[Saved data entries]
+++++
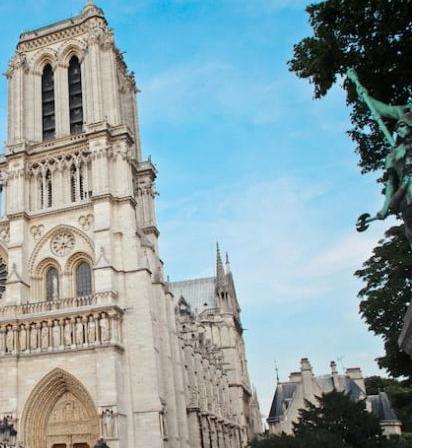
Дания
Германия
Япония
Израиль
Грузия
Смотреть все
Ирландия
Дания
Исландия
Ирландия
Испания
Исландия
Италия
Испания
Канада
Смотреть все
Карибы
Кипр
Латвия
Литва
Мадейра
Мальта
Норвегия
Польша
Португалия
Сардиния
Сицилия
Словакия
+++++
**What you will do:** Repeat, exactly and in full, every entry in the data, but not the pictures.

**Final answer:**
Дания
Германия
Япония
Израиль
Грузия
Смотреть все
Ирландия
Дания
Исландия
Ирландия
Испания
Исландия
Италия
Испания
Канада
Смотреть все
Карибы
Кипр
Латвия
Литва
Мадейра
Мальта
Норвегия
Польша
Португалия
Сардиния
Сицилия
Словакия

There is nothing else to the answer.